We picked a bottle out of the bay a couple of weeks ago thinking we were just being good citizens, brought it home, and only just discovered it had a post rolled up in it from our water correspondent, Froude Reynolds:
Three former governors supporting Gov. Schwarzenegger’s call for a new water strategy for California in an LA Times Op-Ed. They describe the crisis first: more people live here as the climate gets drier; important infrastructure in the Delta is likely to collapse catastrophically. Yep. That’s a crisis. But the proposed solutions are not much of a strategy and represent no new thinking. The four prongs of this “new water strategy” are 1. build new plumbing around the Delta, 2. everyone conserves water by twenty percent, 3. get agencies in regions together to… do something regional, and 4. put some money behind new infrastructure. Those are decent short-term responses to more people, less water and breaking infrastructure, but they are not a strategy. They are reactive techniques applied well after the problems present themselves.
A strategy would be for us to decide what we want water to do for us. Water could do all sorts of things. Water can directly sustain our bodies. Water can grow plants to feed us and the nation or plants to look green outside our houses. Water can turn turbines. Water can provide salmon and trout places to live. Water can keep seawater out of our aquifers or keep the ground from subsiding. Water can dilute plumes of toxic chemicals. Water can carry s-t away from our houses. Water can brush dirt off your driveway. Water can wash silicon wafers. Water can look attractive in fountains. Water can be turned back to snow to ski on.

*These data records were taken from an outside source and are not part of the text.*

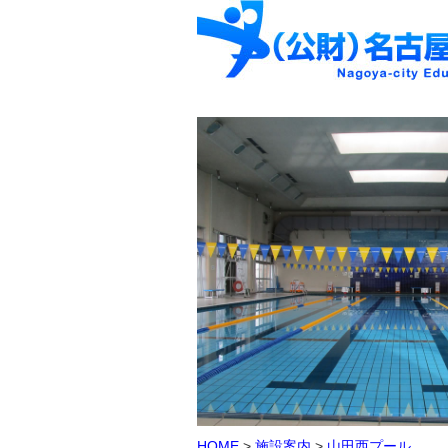
HOME
>
施設案内
>
山田西プール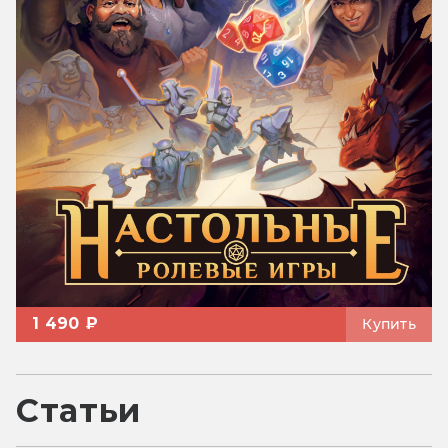
1 490 ₽
Купить
Статьи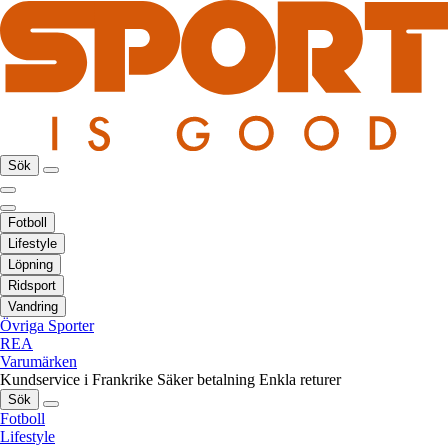
Sök
Fotboll
Lifestyle
Löpning
Ridsport
Vandring
Övriga Sporter
REA
Varumärken
Kundservice i Frankrike
Säker betalning
Enkla returer
Sök
Fotboll
Lifestyle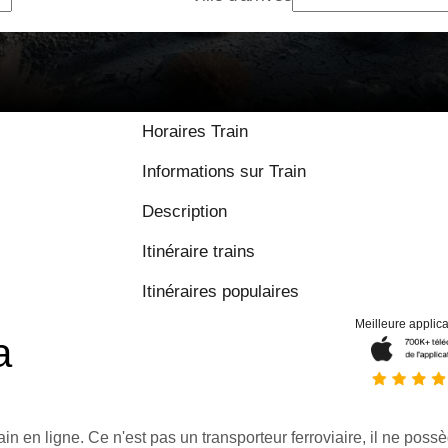
9 / 10 basé sur
Horaires Train
Informations sur Train
Description
Itinéraire trains
Itinéraires populaires
Meilleure applica
a
ain en ligne. Ce n'est pas un transporteur ferroviaire, il ne possè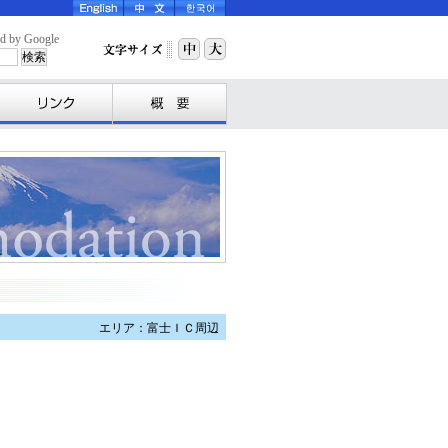
y Google
エリア：富士ＩＣ周辺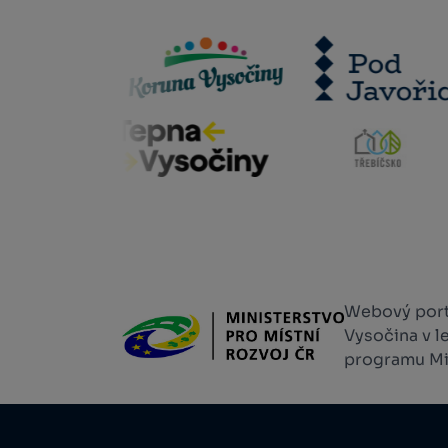
Webový portá
Vysočina v l
programu Min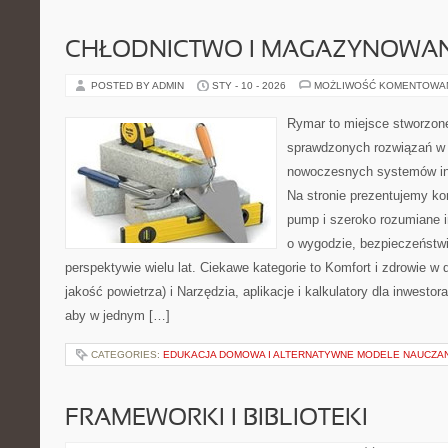
CHŁODNICTWO I MAGAZYNOWANI
POSTED BY ADMIN
STY - 10 - 2026
MOŻLIWOŚĆ KOMENTOWA
Rymar to miejsce stworzone
sprawdzonych rozwiązań w 
nowoczesnych systemów ins
Na stronie prezentujemy ko
pump i szeroko rozumiane i
o wygodzie, bezpieczeństw
perspektywie wielu lat. Ciekawe kategorie to Komfort i zdrowie w 
jakość powietrza) i Narzędzia, aplikacje i kalkulatory dla inwestor
aby w jednym […]
CATEGORIES:
EDUKACJA DOMOWA I ALTERNATYWNE MODELE NAUCZA
FRAMEWORKI I BIBLIOTEKI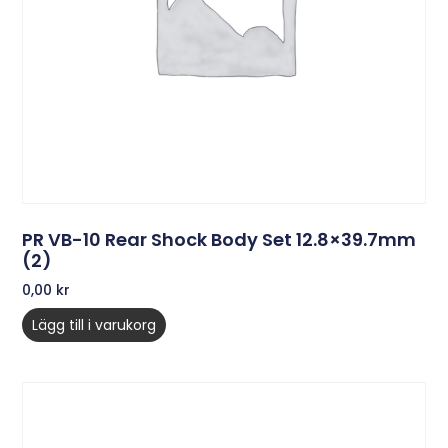
PR VB-10 Rear Shock Body Set 12.8×39.7mm
(2)
0,00
kr
Lägg till i varukorg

Water in California can do whatever we decide to pay for. But that’s the thing. A real water strategy would mean that we make decisions, not that we cobble together techniques that will let us perpetuate for a few more years the very peculiar set of things that water happens to do for us now.

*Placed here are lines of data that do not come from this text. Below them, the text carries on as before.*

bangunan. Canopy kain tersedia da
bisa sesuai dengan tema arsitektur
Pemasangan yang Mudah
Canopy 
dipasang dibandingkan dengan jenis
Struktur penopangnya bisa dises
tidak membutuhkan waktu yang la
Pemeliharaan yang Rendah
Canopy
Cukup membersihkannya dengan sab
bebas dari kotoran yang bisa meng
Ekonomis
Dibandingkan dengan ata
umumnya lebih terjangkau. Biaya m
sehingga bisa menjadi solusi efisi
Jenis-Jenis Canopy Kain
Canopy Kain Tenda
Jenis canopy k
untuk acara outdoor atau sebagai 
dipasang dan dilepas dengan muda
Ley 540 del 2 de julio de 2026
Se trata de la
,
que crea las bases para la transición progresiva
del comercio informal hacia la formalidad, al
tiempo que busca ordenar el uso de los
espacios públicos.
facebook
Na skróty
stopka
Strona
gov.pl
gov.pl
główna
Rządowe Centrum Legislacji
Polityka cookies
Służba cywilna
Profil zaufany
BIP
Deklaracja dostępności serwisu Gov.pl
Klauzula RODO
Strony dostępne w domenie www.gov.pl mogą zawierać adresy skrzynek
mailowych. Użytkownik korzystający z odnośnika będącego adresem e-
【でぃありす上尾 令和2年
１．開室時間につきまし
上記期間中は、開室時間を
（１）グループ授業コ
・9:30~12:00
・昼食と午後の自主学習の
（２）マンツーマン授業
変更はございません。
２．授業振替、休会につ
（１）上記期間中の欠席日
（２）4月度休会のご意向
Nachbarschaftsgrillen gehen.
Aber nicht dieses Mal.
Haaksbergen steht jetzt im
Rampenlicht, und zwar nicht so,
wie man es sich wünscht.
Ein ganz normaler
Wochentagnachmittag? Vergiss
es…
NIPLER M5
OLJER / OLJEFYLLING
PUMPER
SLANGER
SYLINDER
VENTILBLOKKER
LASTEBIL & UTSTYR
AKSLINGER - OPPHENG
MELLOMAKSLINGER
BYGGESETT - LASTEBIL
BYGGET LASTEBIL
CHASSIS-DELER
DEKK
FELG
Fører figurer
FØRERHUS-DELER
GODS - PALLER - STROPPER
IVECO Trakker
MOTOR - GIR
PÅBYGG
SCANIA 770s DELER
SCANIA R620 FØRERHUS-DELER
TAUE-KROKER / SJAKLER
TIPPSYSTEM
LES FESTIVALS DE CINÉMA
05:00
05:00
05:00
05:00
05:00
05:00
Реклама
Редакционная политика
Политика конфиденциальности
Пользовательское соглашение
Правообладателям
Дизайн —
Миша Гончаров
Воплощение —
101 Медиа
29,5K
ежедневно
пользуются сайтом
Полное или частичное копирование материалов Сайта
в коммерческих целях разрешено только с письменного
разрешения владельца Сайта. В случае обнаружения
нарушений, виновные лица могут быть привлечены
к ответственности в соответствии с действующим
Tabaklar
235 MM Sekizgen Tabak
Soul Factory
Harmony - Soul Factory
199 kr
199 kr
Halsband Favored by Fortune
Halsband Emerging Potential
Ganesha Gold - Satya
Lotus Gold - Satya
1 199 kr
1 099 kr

Leadership, Messrs. Three Former Governors and One Current Governor, would be considerably more than listing current problems and naming disjointed techniques to solve them Whack-A-Mole-style. Leadership would be setting up a process to choose what we want water to do (one that doesn’t have “more of the same” as the default answer) and then devising a route to get there. It may be that we want water to flow to its highest economic use, which would mean eliminating the institutional barriers to a water market. It may be that we want the cleanest water available for humans to drink and that we want water to give us food security, which would mean designating waters for those uses. Maybe we want water to host wildlife, which would not be a use well-served by a water market but instead require regulation. Maybe we want a mixture. Leadership would create a vision and a strategy would get you there. There was neither in that L.A. Times editorial, no matter what they title the op-ed or call their group.